Сицилийское правительство пыталось использовать перемирие для проведения реформ, так как на острове в течение всего 1848 года не прекращались аграрные волнения. Кордова предложил палате представителей радикальные меры: продажу государственных имуществ (включая земли, переданные церкви в бессрочную аренду в 1838), введение принудительного налога на имущие классы, заимообразное изъятие фондов двух крупнейших банков Палермо, и заем в 1,5 млн унций золота во Франции. Часть предложений, вместе с отменой ненавистного налога на помол, удалось провести через парламент, преодолев упорное сопротивление верхней палаты, но справиться с финансовым кризисом не удалось, так как французский банк отказал в займе. Кордова потребовал чрезвычайных полномочий, а когда парламент отказался их предоставить, подал в отставку. В феврале 1849 было сформировано новое правительство во главе с князем ди Скордиа и Бутера[14].
28 февраля Фердинанд II предъявил сицилийцам ультиматум. Он соглашался восстановить некоторые положения конституции 1812 года, но требовал разоружения мятежников и права ввести неаполитанские войска в основные города. Управление островом должно было перейти к бурбонскому вице-королю. Сицилийцы надеялись на вмешательство Англии и Франции, обещавших свою поддержку, но Луи Наполеон Бонапарт, опасавшийся, что Сицилия перейдет под контроль англичан, предпочел оставить её Бурбонам, Англия же боялась обострять отношения с Францией и Австрией, требовавшей беспощадного подавления революции, и также оставила остров без поддержки[15].
На Сицилии требования короля вызвали всеобщее возмущение, и 23 марта правительство отвергло ультиматум. Министр иностранных дел по этому поводу заявил: «Наш ответ един, его дала вся Сицилия: пусть будет война!»
Началась лихорадочная подготовка к войне, добровольцы в большом числе записывались в армию, а вокруг городов возводились укрепления. Тем не менее, больших успехов добиться не удалось, так как на Сицилии не хватало оружия, а попытки закупить его за границей и нанять опытных офицеров провалились из-за противодействия французов и недостатка средств[16].
Подавление революции
29 марта 1849, через шесть дней после поражения сардинской армии в битве при Новаре, Фердинанд II нарушил перемирие. Оставив в Мессине 4-тыс. гарнизон, он двинул в наступление 16-тыс. корпус при поддержке флота. Сицилийское правительство располагало 8 тыс. плохо вооруженных солдат и слабой артиллерией. Недостаток регулярных войск могла бы компенсировать организованная партизанская война, способная надолго задержать продвижение противника. Сицилийские крестьяне, известные своей свирепостью, были к ней готовы, но правительство, состоявшее из крупных землевладельцев, опасалось прибегать к такой мере[17].
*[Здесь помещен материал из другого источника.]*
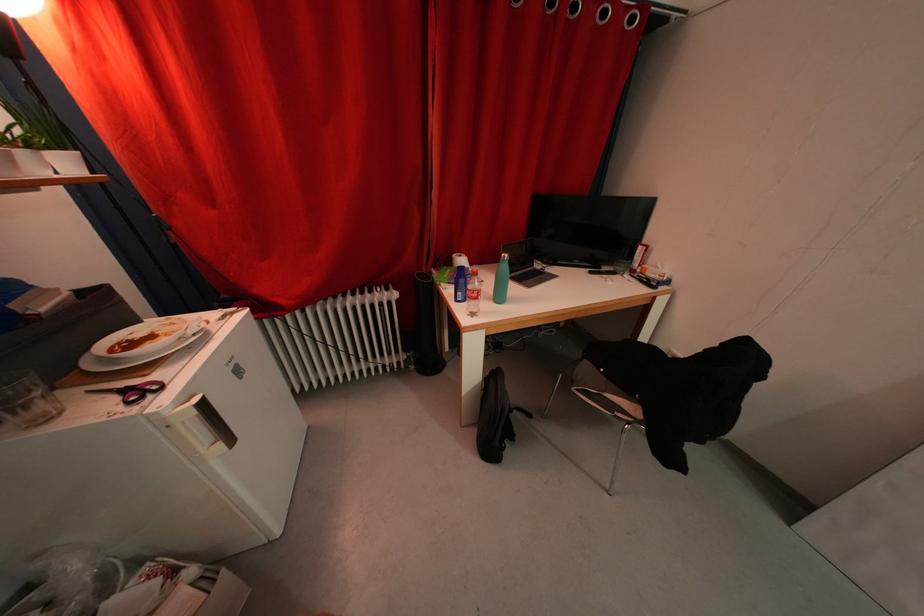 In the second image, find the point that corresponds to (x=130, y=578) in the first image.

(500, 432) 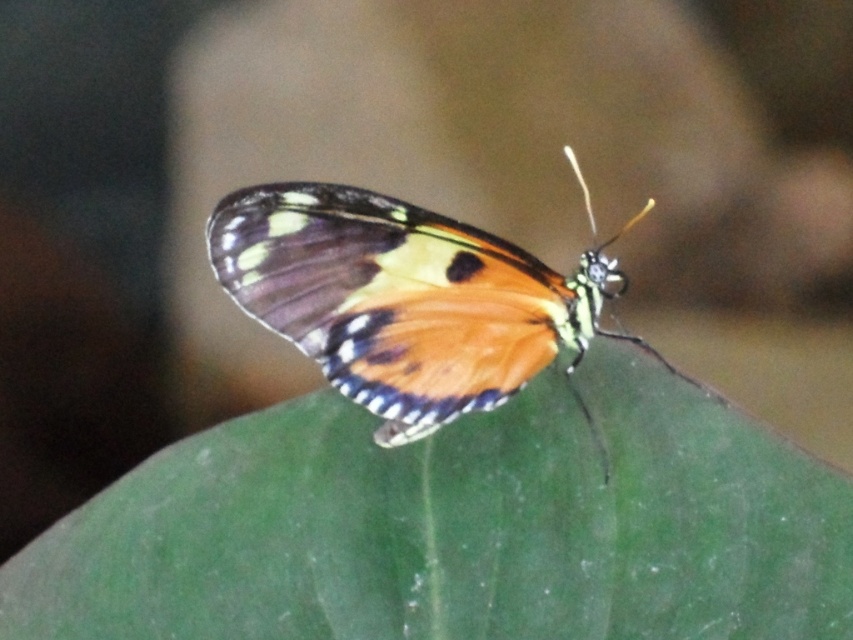 Is green matte leaf at center above shiny orange butterfly at center?

Actually, green matte leaf at center is below shiny orange butterfly at center.

Based on the photo, does green matte leaf at center appear on the right side of shiny orange butterfly at center?

No, green matte leaf at center is not to the right of shiny orange butterfly at center.

Is point (488, 426) behind point (521, 358)?

That is True.

Find the location of a particular element. The image size is (853, 640). green matte leaf at center is located at coordinates (457, 525). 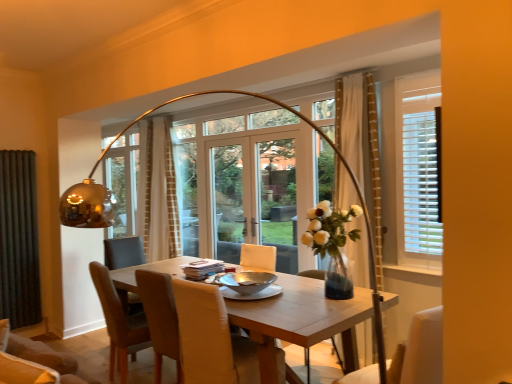 Question: Which direction should I rotate to look at beige textured curtain at center, which is the 2th curtain in right-to-left order?

Choices:
 (A) left
 (B) right

Answer: (A)

Question: Would you say beige textured curtain at center, which is the 2th curtain in right-to-left order, contains leather at center, acting as the second chair starting from the front?

Choices:
 (A) no
 (B) yes

Answer: (A)

Question: Is beige textured curtain at center, the 2th curtain from the left, oriented towards leather at center, which is the 2th chair from back to front?

Choices:
 (A) no
 (B) yes

Answer: (A)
Серьезной ошибкой было упразднение единого командования, и образование двух отдельных фронтов. Фронтом Мессина — Катания — Сиракузы командовал польский авантюрист генерал Людвик Мерославский, которого предпочли рекомендованному Гарибальди генералу Антонини. Поляк поставил целью отвоевание Мессины, и для этого усиленно тренировал войска, недостаточные для наступательных операций, вместо того, чтобы подготовиться к обороне[17].
30 марта при поддержке флота неаполитанские войска начали наступление вдоль восточного побережья. 2 апреля после сильной морской бомбардировки форта Сан-Алессио была взята Таормина. Мерославский спешно стянул войска в Катанию. После нескольких дней ожесточенных уличных боев, неаполитанцы 7 апреля взяли город, где устроили трехдневный кровавый погром[18].
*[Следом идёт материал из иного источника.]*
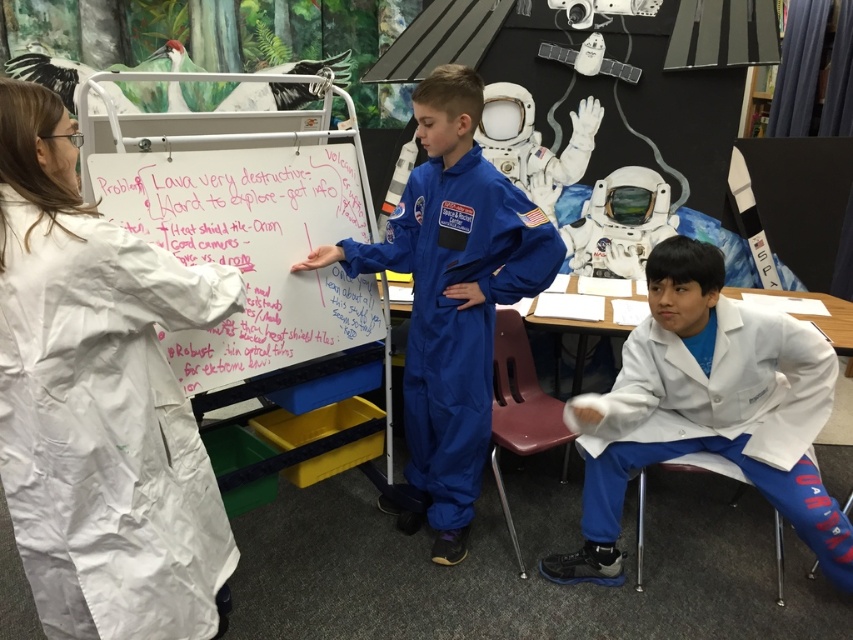 Is white matte lab coat at lower right above whiteboard at center?

Actually, white matte lab coat at lower right is below whiteboard at center.

Is white matte lab coat at lower right taller than whiteboard at center?

Yes.

Does point (654, 289) come in front of point (131, 202)?

No, it is behind (131, 202).

Locate an element on the screen. The image size is (853, 640). white matte lab coat at lower right is located at coordinates (706, 410).

Between blue smooth jumpsuit at center and whiteboard at center, which one is positioned lower?

Positioned lower is blue smooth jumpsuit at center.

Between point (442, 129) and point (297, 275), which one is positioned in front?

Point (442, 129) is in front.

Identify the location of blue smooth jumpsuit at center. This screenshot has height=640, width=853. (451, 296).

Does white matte lab coat at lower right appear under blue smooth jumpsuit at center?

Indeed, white matte lab coat at lower right is positioned under blue smooth jumpsuit at center.

Who is shorter, white matte lab coat at lower right or blue smooth jumpsuit at center?

Standing shorter between the two is white matte lab coat at lower right.

The height and width of the screenshot is (640, 853). In order to click on white matte lab coat at lower right in this screenshot , I will do `click(706, 410)`.

Find the location of `white matte lab coat at lower right`. white matte lab coat at lower right is located at coordinates (706, 410). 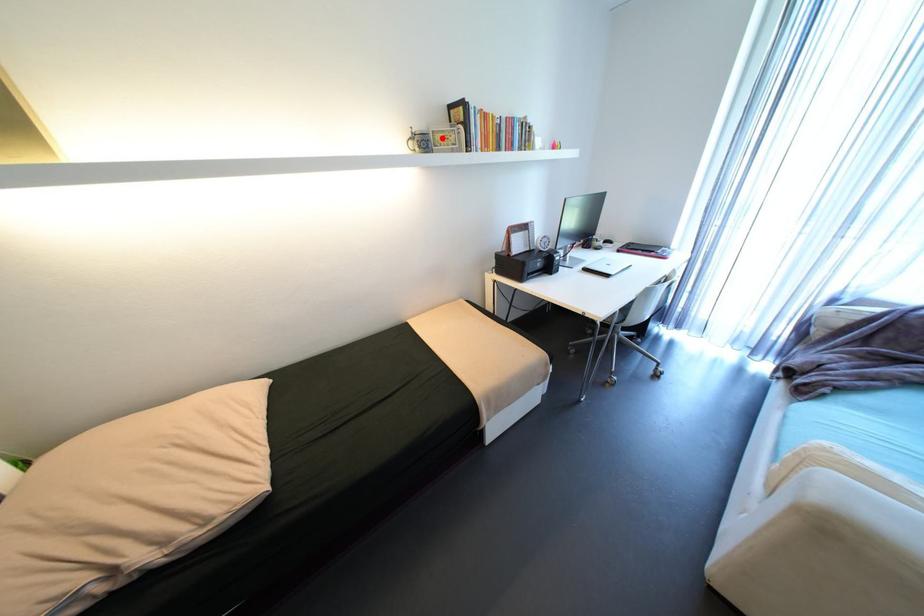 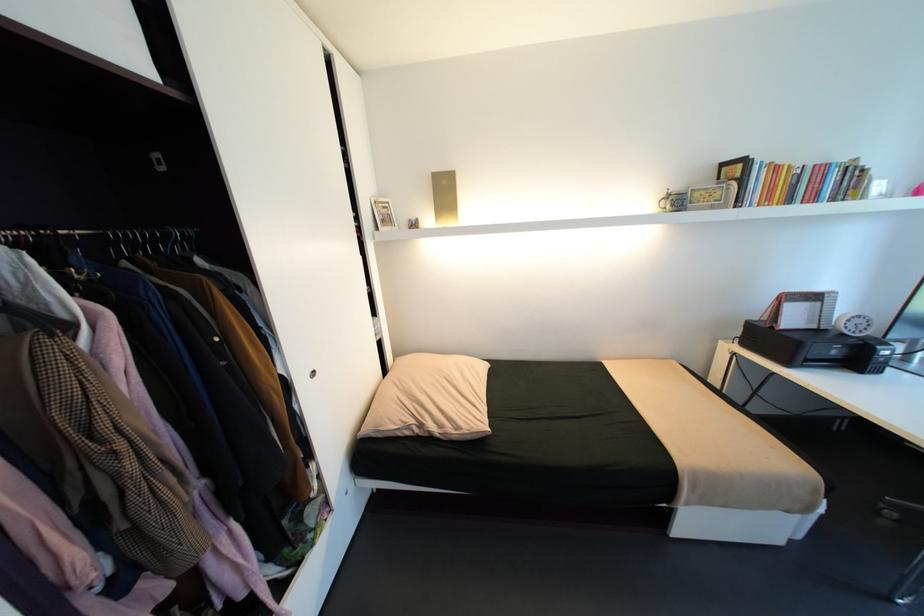 Where in the second image is the point corresponding to the highlighted location from the first image?

(700, 196) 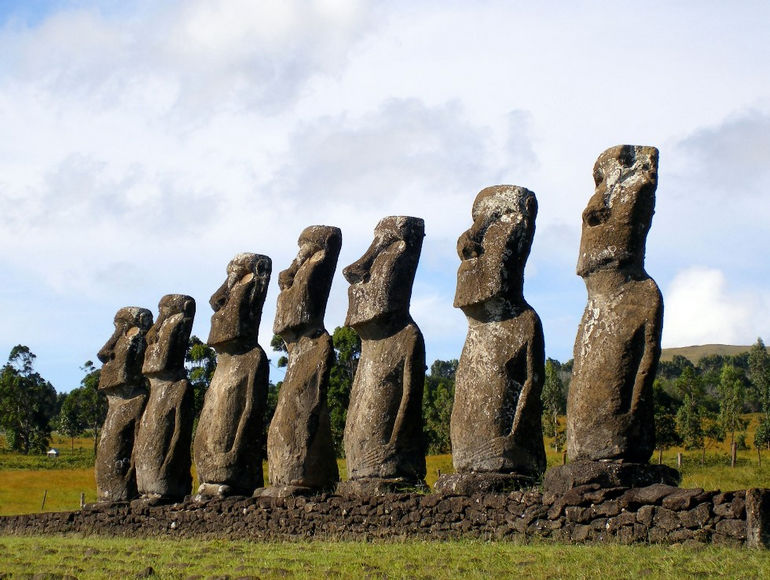 You are a GUI agent. You are given a task and a screenshot of the screen. Output one action in this format:
    pyautogui.click(x=<x>, y=<y>)
    Task: Click on the statue
    The image size is (770, 580).
    Given the screenshot: What is the action you would take?
    pyautogui.click(x=618, y=347), pyautogui.click(x=477, y=375), pyautogui.click(x=367, y=380), pyautogui.click(x=288, y=398), pyautogui.click(x=218, y=403), pyautogui.click(x=149, y=429), pyautogui.click(x=105, y=437) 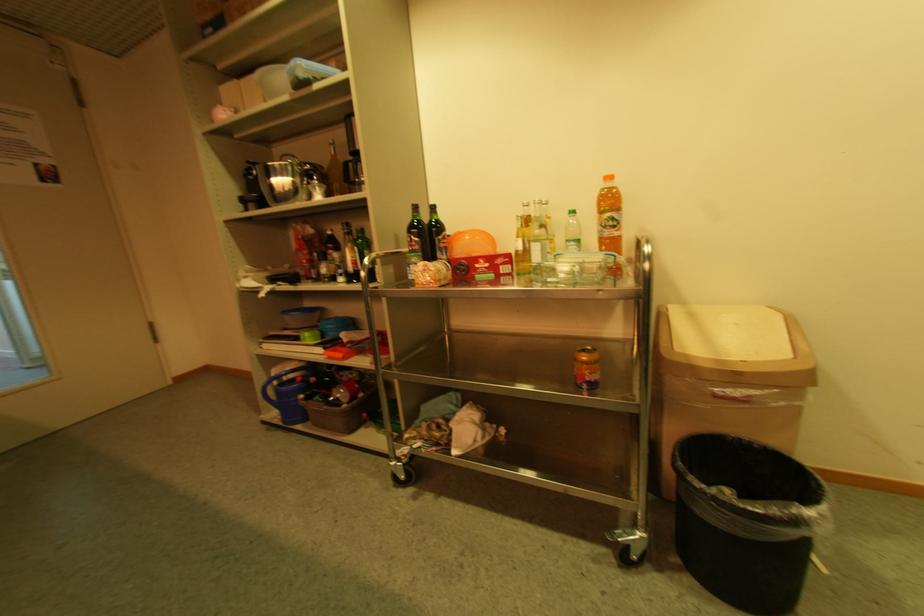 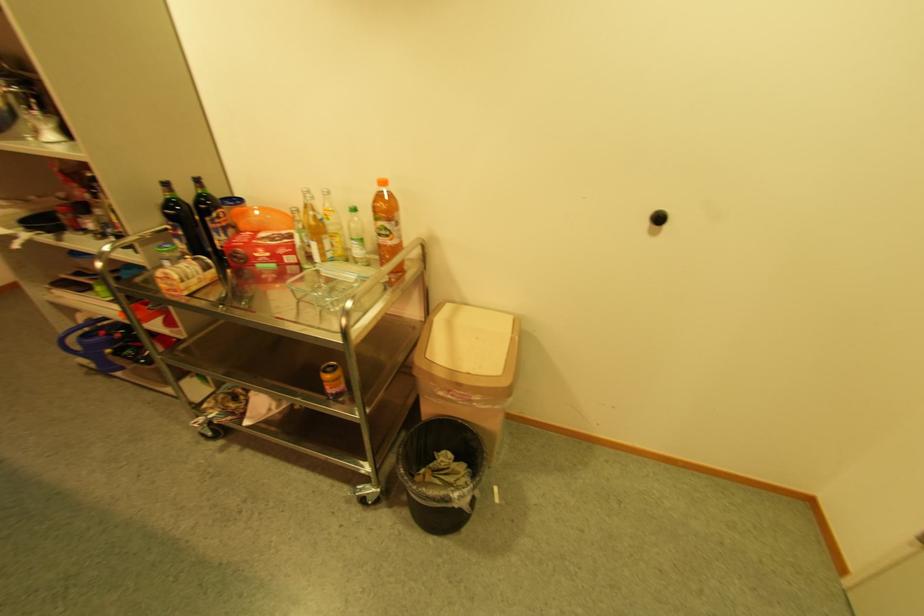 The point at (448, 256) is marked in the first image. Where is the corresponding point in the second image?

(225, 237)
Потрясенные расправой в Катании, Сиракузы сдались без боя. После этого Филанджери выступил на Палермо. Сицилийское правительство стянуло войска к Кастроджованни, намереваясь дать там сражение, но Фердинанд через французского адмирала повторил свой ультиматум, и в руководстве Сицилии взяли верх сторонники капитуляции. 14 апреля парламент принял условия короля, и войска были отозваны из Кастроджованни. Правительство подало в отставку, парламент объявил каникулы до августа, и Руджеро Сеттимо с 200 главными деятелями революции покинул остров. 5 мая передовые части неаполитанцев вступили в Багерию. Муниципалитет Палермо начал переговоры о капитуляции. В оставшемся без власти городе начались волнения, и его заняли вооруженные люди, спустившиеся с окрестных гор. Вошедший в гавань неаполитанский корабль был встречен огнём береговых батарей, после чего на подступах к Палермо два дня шли беспорядочные бои. К 11 мая сопротивление повстанцев было сломлено, и 15 мая, после объявления амнистии, Филанджери занял столицу Сицилии. Он получил титул герцога Таормины и стал губернатором острова[19].
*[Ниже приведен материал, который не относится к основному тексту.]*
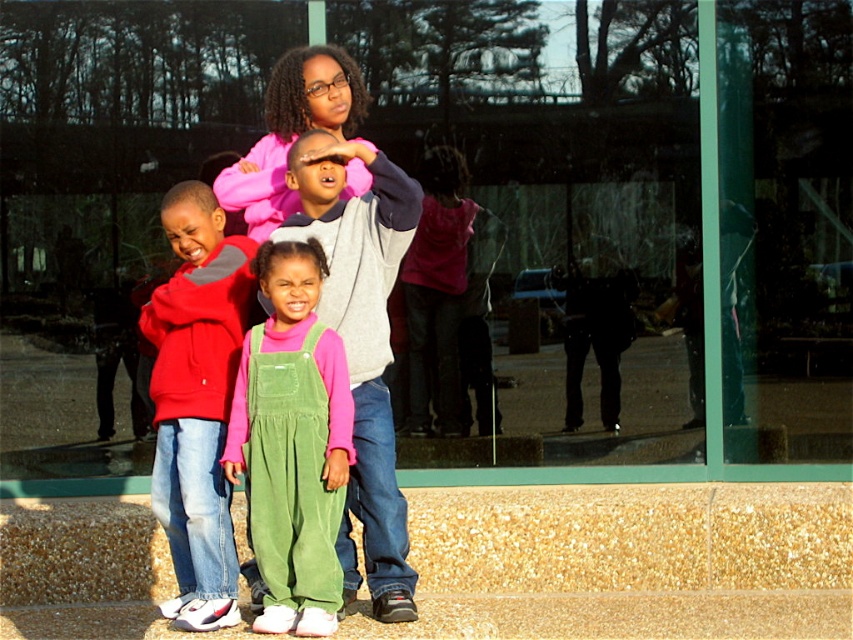 You are a photographer trying to capture a clear shot of the red hoodie at left and the pink fleece sweatshirt at center. Since the image has a window reflection, which clothing item is more likely to be obscured by the reflection?

The red hoodie at left is positioned under the pink fleece sweatshirt at center, so the reflection on the window would likely obscure the red hoodie at left first because it is lower in the frame.

You are a photographer trying to capture a group photo of the children. You want to ensure that both the green corduroy overalls at center and the red hoodie at left are in focus. If your camera can only focus on objects within a 10 inch range, will both children be in focus?

The green corduroy overalls at center and red hoodie at left are 12.50 inches apart from each other. Since the distance between them exceeds the camera focus range of 10 inches, both children may not be in focus simultaneously.

In the scene shown: You are a photographer trying to capture a group photo of the children. You notice the red hoodie at left and the pink fleece sweatshirt at center. Which child should you ask to move closer to the center to balance the visual weight of the group photo?

The red hoodie at left has a lesser width compared to the pink fleece sweatshirt at center, so you should ask the child wearing the red hoodie at left to move closer to the center to balance the visual weight. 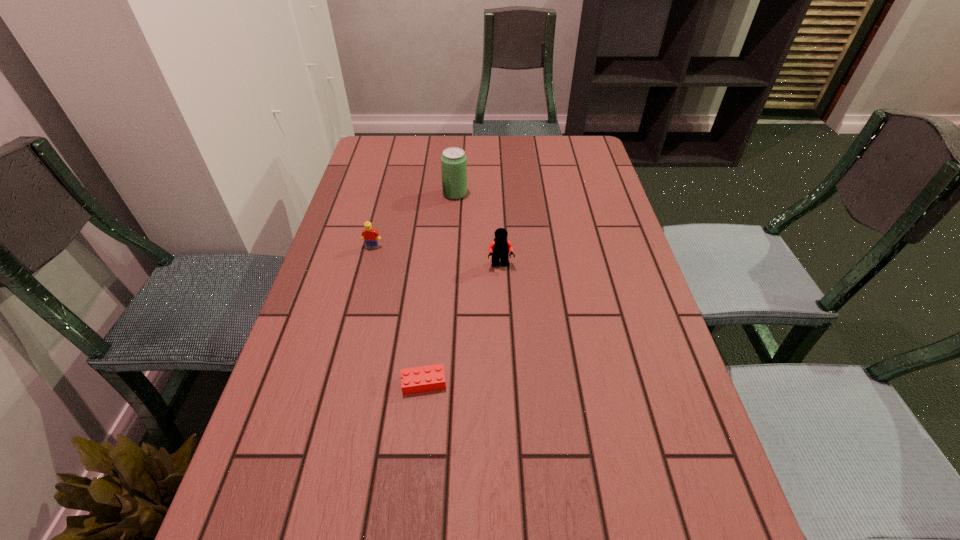 Identify which Lego is located as the third nearest to the soda. Please provide its 2D coordinates. Your answer should be formatted as a tuple, i.e. [(x, y)], where the tuple contains the x and y coordinates of a point satisfying the conditions above.

[(420, 379)]

Where is `Lego that is the second closest to the shortest object`? Lego that is the second closest to the shortest object is located at coordinates pos(369,235).

You are a GUI agent. You are given a task and a screenshot of the screen. Output one action in this format:
    pyautogui.click(x=<x>, y=<y>)
    Task: Click on the vacant space that satisfies the following two spatial constraints: 1. on the front-facing side of the nearest Lego; 2. on the left side of the second shortest object
    
    Given the screenshot: What is the action you would take?
    pyautogui.click(x=337, y=383)

Identify the location of free spot that satisfies the following two spatial constraints: 1. on the front-facing side of the shortest Lego; 2. on the right side of the leftmost Lego. This screenshot has height=540, width=960. (337, 383). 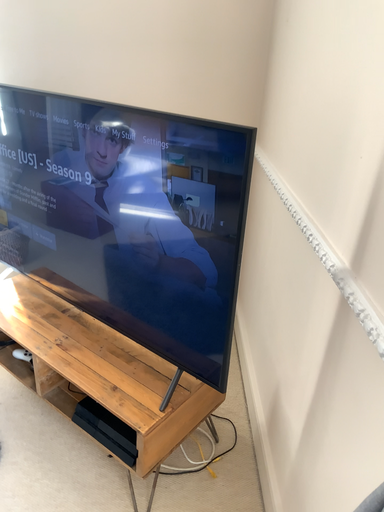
Напишите отзыв о статье "Сицилийская революция (1848—1849)"
Примечания
- ↑ История Италии, с. 159
- ↑ 1 2 3 Кирова. Итальянские государства накануне революции 1848 г., с. 119
- ↑ История Италии, с. 165
- ↑ История Италии, с. 165—166
- ↑ История Италии, с. 166
- ↑ История Италии, с. 166—167
- ↑ История Италии, с. 182
- ↑ Кирова. Новый подъём революционного движения в Италии, с. 742
- ↑ Кирова. Новый подъём революционного движения в Италии, с. 742—743
- ↑ 1 2 3 История Италии, с. 193
- ↑ Кирова. Новый подъём революционного движения в Италии, с. 743
- ↑ Кирова. Новый подъём революционного движения в Италии, с. 743—744
- ↑ История Италии, с. 194
- ↑ Кирова. Интервенция европейской контрреволюции и поражение революции в Италии, с. 39—40
- ↑ Кирова. Интервенция европейской контрреволюции и поражение революции в Италии, с. 40
- ↑ Кирова. Интервенция европейской контрреволюции и поражение революции в Италии, с. 40—41
- ↑ 1 2 Кирова. Интервенция европейской контрреволюции и поражение революции в Италии, с. 41
- ↑ Кирова. Интервенция европейской контрреволюции и поражение революции в Италии, с. 42
- ↑ Кирова. Интервенция европейской контрреволюции и поражение революции в Италии, с. 42—43
Литература
- История Италии. Т. 2. — М.: Наука, 1970
- Кирова К. Э. Итальянские государства накануне революции 1848 г. // Революции 1848—1849 гг. Том I. — М.: Издательство АН СССР, 1952
- Кирова К. Э. Новый подъём революционного движения в Италии. Римская республика // Революции 1848—1849 гг. Том I. — М.: Издательство АН СССР, 1952
- Кирова К. Э. Интервенция европейской контрреволюции и поражение революции в Италии // Революции 1848—1849 гг. Том II. — М.: Издательство АН СССР, 1952
См. также
Отрывок, характеризующий Сицилийская революция (1848—1849)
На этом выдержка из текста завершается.